Plasmid constructions.

Aldolase B-CAT constructs used have been previously described (9). Fig. 1A

presents a diagram of the aldolase B-CAT gene, indicating the main cis-acting

elements and cognate DNA binding proteins. The enhancer fragment (+1916

to 2329) was maintained in an intronic position, the splice sites are indicated

by the bold brackets. Fig. 1B shows the microinjected constructs indicating the

locations of the block mutations or deletions performed in the aldolase B

enhancer. Fig. 3 schematizes various constructs with deletions or mutations in

the promoter. Here, the enhancer fragment was subcloned in the Cla I site

located downstream of the CAT gene (8).

Generation and analysis of transgenic mice.

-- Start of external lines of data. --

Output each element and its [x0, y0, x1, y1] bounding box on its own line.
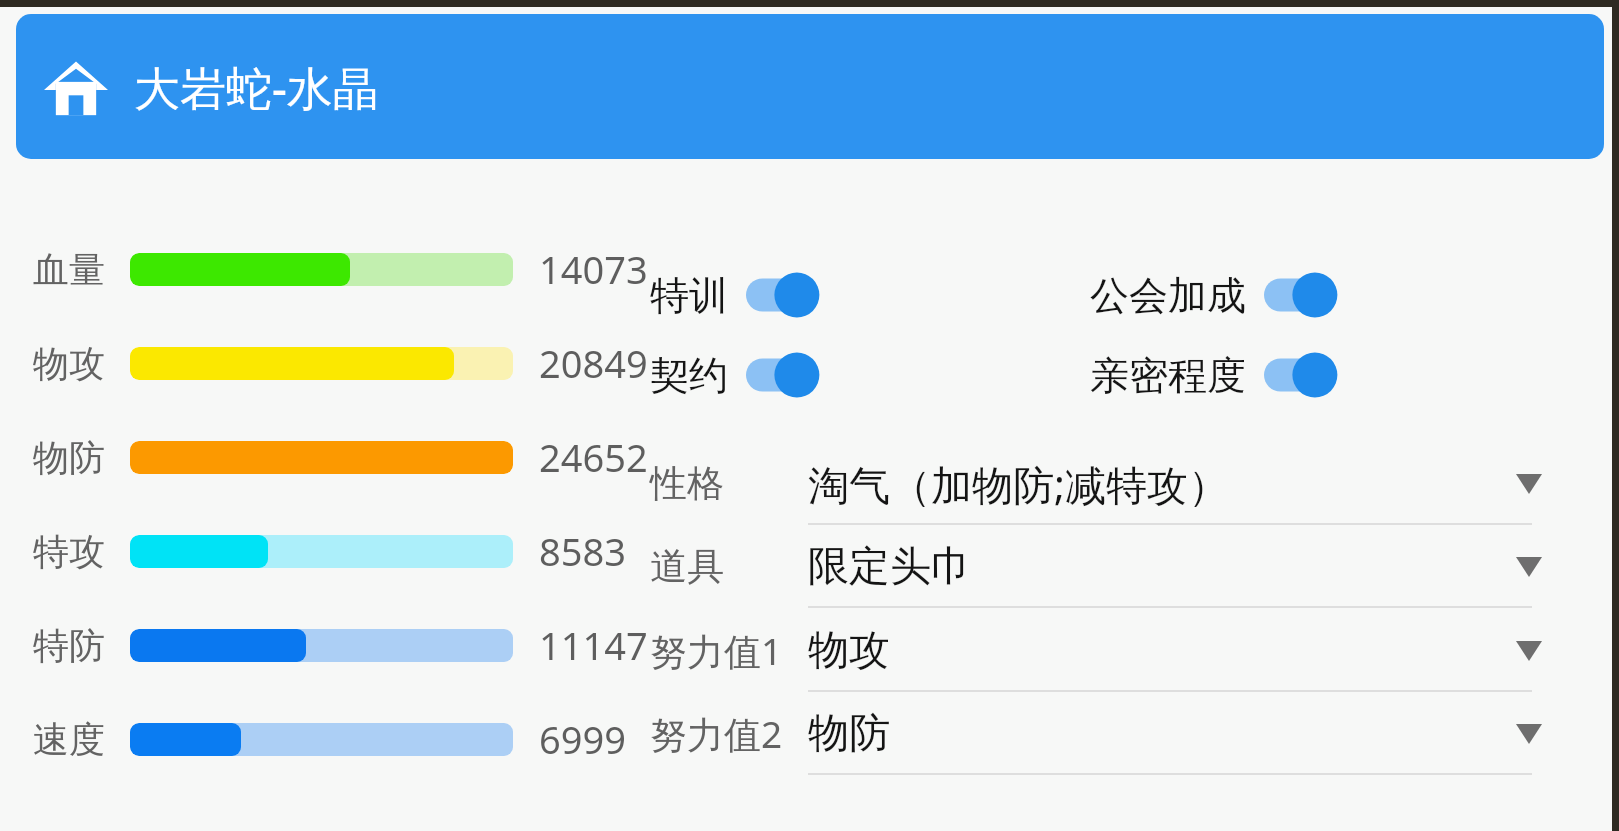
staticText: 血量: [33, 247, 105, 292]
staticText: 8583: [539, 525, 626, 577]
button[interactable]: 亲密程度 toggle: [1264, 350, 1350, 400]
other: Expand 道具: [1516, 557, 1542, 577]
button[interactable]: 契约 toggle: [746, 350, 832, 400]
staticText: 道具: [650, 543, 724, 590]
staticText: 性格: [650, 460, 724, 507]
staticText: 14073: [539, 243, 648, 295]
staticText: 6999: [539, 713, 626, 765]
button[interactable]: 特攻: [0, 504, 626, 598]
staticText: 大岩蛇-水晶: [134, 56, 379, 119]
button[interactable]: 公会加成: [1090, 270, 1350, 320]
staticText: 特防: [33, 623, 105, 668]
button[interactable]: 物防: [0, 410, 648, 504]
other: Expand 努力值2: [1516, 724, 1542, 744]
staticText: 物攻: [808, 625, 890, 677]
staticText: 特训: [650, 271, 728, 320]
staticText: 11147: [539, 619, 648, 671]
staticText: 20849: [539, 337, 648, 389]
staticText: 物防: [33, 435, 105, 480]
staticText: 淘气（加物防;减特攻）: [808, 456, 1229, 512]
staticText: 速度: [33, 717, 105, 762]
button[interactable]: 公会加成 toggle: [1264, 270, 1350, 320]
button[interactable]: 道具: [0, 525, 1612, 608]
other: Expand 性格: [1516, 474, 1542, 494]
other: Expand 努力值1: [1516, 641, 1542, 661]
button[interactable]: 性格: [0, 442, 1612, 525]
button[interactable]: 努力值1: [0, 609, 1612, 692]
staticText: 限定头巾: [808, 541, 972, 593]
button[interactable]: 物攻: [0, 316, 648, 410]
button[interactable]: 特防: [0, 598, 648, 692]
staticText: 公会加成: [1090, 271, 1246, 320]
staticText: 努力值2: [650, 708, 783, 759]
button[interactable]: 特训 toggle: [746, 270, 832, 320]
staticText: 24652: [539, 431, 648, 483]
staticText: 物攻: [33, 341, 105, 386]
button[interactable]: 努力值2: [0, 692, 1612, 775]
button[interactable]: 血量: [0, 222, 648, 316]
staticText: 物防: [808, 708, 890, 760]
staticText: 契约: [650, 351, 728, 400]
staticText: 亲密程度: [1090, 351, 1246, 400]
button[interactable]: 契约: [650, 350, 832, 400]
button[interactable]: 亲密程度: [1090, 350, 1350, 400]
button[interactable]: 速度: [0, 692, 626, 786]
button[interactable]: Home: [16, 14, 1604, 159]
button[interactable]: 特训: [650, 270, 832, 320]
staticText: 努力值1: [650, 625, 783, 676]
staticText: 特攻: [33, 529, 105, 574]
button[interactable]: Home: [44, 55, 108, 119]
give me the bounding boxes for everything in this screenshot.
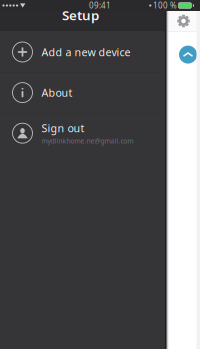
staticText: Sign out [42,121,84,135]
staticText: About [42,86,72,100]
button[interactable]: Add a new device [0,32,165,72]
staticText: 100 % [153,0,177,11]
button[interactable]: Sign out [0,113,165,153]
staticText: Add a new device [42,45,130,59]
button[interactable]: Settings [170,11,196,31]
staticText: mydlinkhome.ne@gmail.com [42,137,134,146]
button[interactable]: Collapse [178,44,198,65]
staticText: 09:41 [89,0,111,11]
button[interactable]: About [0,73,165,113]
staticText: Setup [62,6,99,24]
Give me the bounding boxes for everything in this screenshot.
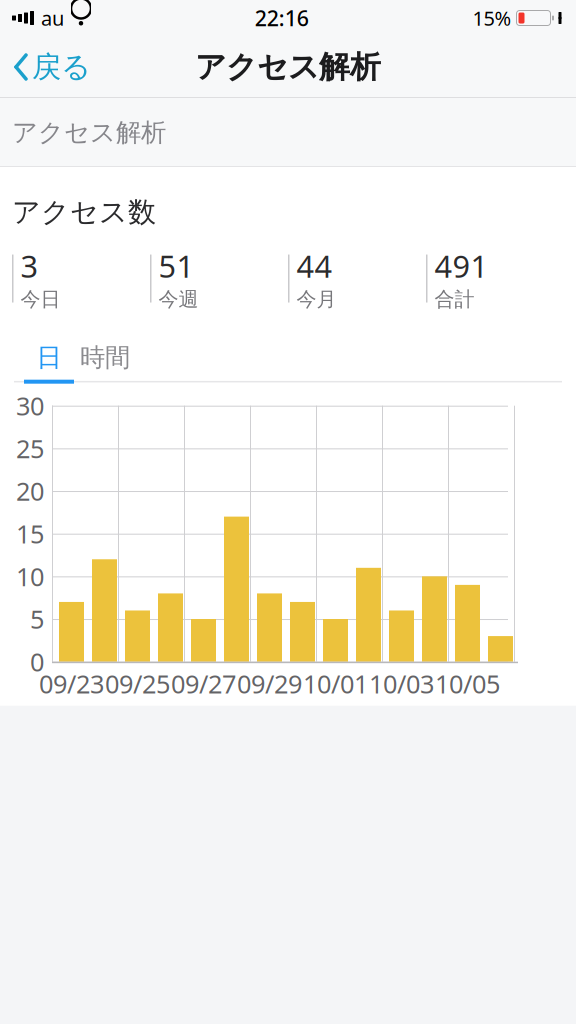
staticText: 15 <box>16 517 44 550</box>
button[interactable]: 日 <box>24 336 74 380</box>
staticText: 09/29 <box>237 667 302 700</box>
staticText: 今月 <box>296 287 336 312</box>
staticText: アクセス数 <box>12 195 156 229</box>
staticText: 51 <box>158 245 194 286</box>
staticText: 09/23 <box>39 667 104 700</box>
staticText: 3 <box>20 245 38 286</box>
staticText: 09/27 <box>171 667 236 700</box>
staticText: 10 <box>16 560 44 593</box>
staticText: 今日 <box>20 287 60 312</box>
button[interactable]: 時間 <box>74 336 136 380</box>
staticText: 戻る <box>32 49 91 85</box>
staticText: 30 <box>16 389 44 422</box>
staticText: 15% <box>472 5 512 31</box>
staticText: 5 <box>30 602 44 636</box>
staticText: 日 <box>36 342 62 373</box>
staticText: 25 <box>16 432 44 465</box>
staticText: 今週 <box>158 287 198 312</box>
staticText: アクセス解析 <box>12 117 166 148</box>
staticText: 10/05 <box>435 667 500 700</box>
staticText: 491 <box>434 245 488 286</box>
staticText: 10/01 <box>303 667 368 700</box>
staticText: 20 <box>16 474 44 508</box>
staticText: 0 <box>30 645 44 678</box>
staticText: 10/03 <box>369 667 434 700</box>
staticText: 44 <box>296 245 332 286</box>
button[interactable]: 戻る <box>0 37 103 97</box>
staticText: 09/25 <box>105 667 170 700</box>
staticText: アクセス解析 <box>195 48 381 86</box>
staticText: 合計 <box>434 287 474 312</box>
staticText: 22:16 <box>255 4 309 32</box>
staticText: au <box>41 5 64 31</box>
staticText: 時間 <box>80 342 130 373</box>
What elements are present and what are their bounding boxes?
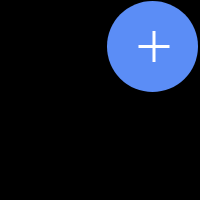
button[interactable]: Add [107, 1, 198, 92]
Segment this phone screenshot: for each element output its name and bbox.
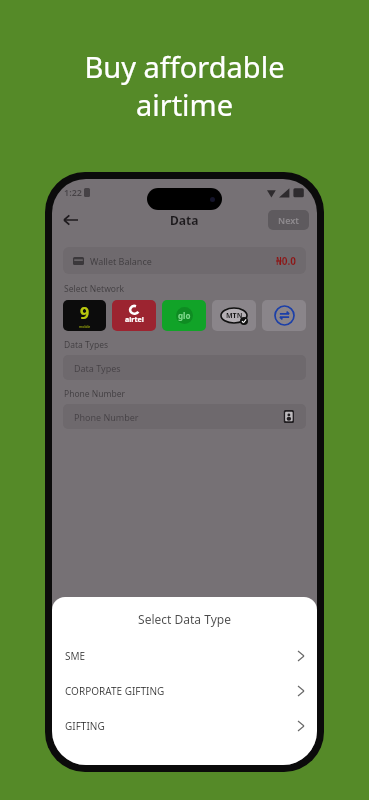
- staticText: 9: [80, 302, 90, 324]
- staticText: Phone Number: [64, 388, 125, 400]
- button[interactable]: Network: [63, 300, 106, 331]
- button[interactable]: Wallet Balance: [63, 247, 306, 274]
- button[interactable]: Network: [162, 300, 206, 331]
- staticText: CORPORATE GIFTING: [65, 684, 165, 698]
- staticText: Data Types: [64, 339, 109, 351]
- staticText: Select Data Type: [52, 611, 317, 627]
- staticText: Next: [278, 214, 299, 226]
- button[interactable]: Data Types: [63, 355, 306, 380]
- staticText: ₦0.0: [276, 254, 296, 268]
- staticText: SME: [65, 649, 86, 663]
- button[interactable]: SME: [52, 647, 317, 665]
- staticText: Data: [170, 212, 199, 228]
- staticText: Wallet Balance: [90, 255, 152, 267]
- staticText: Phone Number: [74, 411, 139, 423]
- button[interactable]: Network: [112, 300, 156, 331]
- button[interactable]: Back: [58, 207, 84, 233]
- staticText: MTN: [226, 311, 243, 321]
- button[interactable]: Network: [262, 300, 306, 331]
- button[interactable]: Next: [268, 210, 309, 230]
- staticText: 1:22: [64, 186, 82, 198]
- other: Contacts: [282, 410, 295, 423]
- staticText: Buy affordable airtime: [84, 47, 285, 124]
- button[interactable]: GIFTING: [52, 717, 317, 735]
- button[interactable]: Network: [212, 300, 256, 331]
- staticText: Select Network: [64, 283, 125, 295]
- staticText: GIFTING: [65, 719, 105, 733]
- staticText: glo: [178, 310, 191, 321]
- button[interactable]: CORPORATE GIFTING: [52, 682, 317, 700]
- staticText: airtel: [125, 315, 144, 325]
- staticText: Data Types: [74, 362, 121, 374]
- staticText: mobile: [79, 324, 91, 329]
- button[interactable]: Phone Number: [63, 404, 306, 429]
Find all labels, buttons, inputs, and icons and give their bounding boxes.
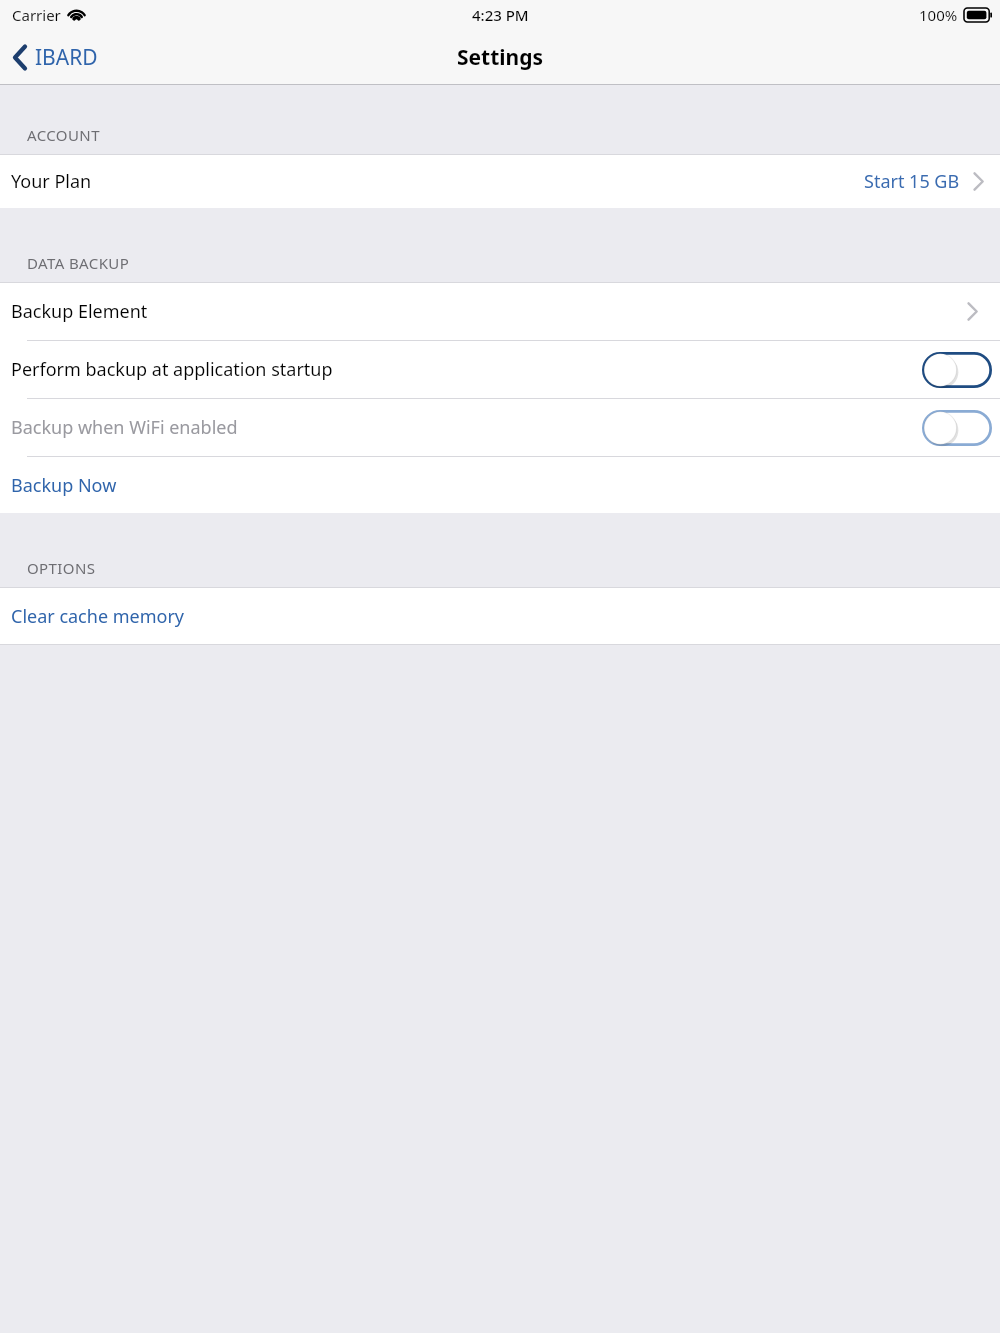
staticText: Perform backup at application startup (11, 357, 333, 382)
staticText: 100% (919, 5, 958, 25)
staticText: IBARD (35, 43, 98, 72)
staticText: Start 15 GB (864, 169, 960, 194)
button[interactable]: Backup when WiFi enabled (0, 399, 1000, 456)
staticText: Backup Now (11, 473, 117, 498)
button[interactable]: Clear cache memory (0, 588, 1000, 644)
button[interactable]: Perform backup at application startup (0, 341, 1000, 398)
staticText: Clear cache memory (11, 604, 185, 629)
button[interactable]: IBARD (0, 35, 114, 80)
staticText: Your Plan (11, 169, 92, 194)
staticText: ACCOUNT (27, 125, 100, 145)
staticText: DATA BACKUP (27, 253, 130, 273)
button[interactable]: Backup when WiFi enabled (922, 410, 992, 446)
button[interactable]: Perform backup at application startup (922, 352, 992, 388)
staticText: Settings (457, 43, 544, 72)
button[interactable]: Backup Now (0, 457, 1000, 513)
staticText: Carrier (12, 5, 61, 25)
button[interactable]: Backup Element (0, 283, 1000, 340)
staticText: OPTIONS (27, 558, 96, 578)
button[interactable]: Your Plan (0, 155, 1000, 208)
staticText: 4:23 PM (472, 5, 529, 25)
staticText: Backup Element (11, 299, 148, 324)
staticText: Backup when WiFi enabled (11, 415, 238, 440)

The DNA constructs were digested with restriction enzymes Cla I (cutting in 3’

in the vector) and Hind III (cutting in 5’ in the plasmid linker). The fragments of

interest were isolated by electrophoresis, electroeluted and purified by using

elutip-d columns (Schleicher and Schuell), then microinjected into fertilized

mouse eggs according to Gordon and Ruddle, (10). The progeny was

analyzed for the presence of the transgene by Southern blot.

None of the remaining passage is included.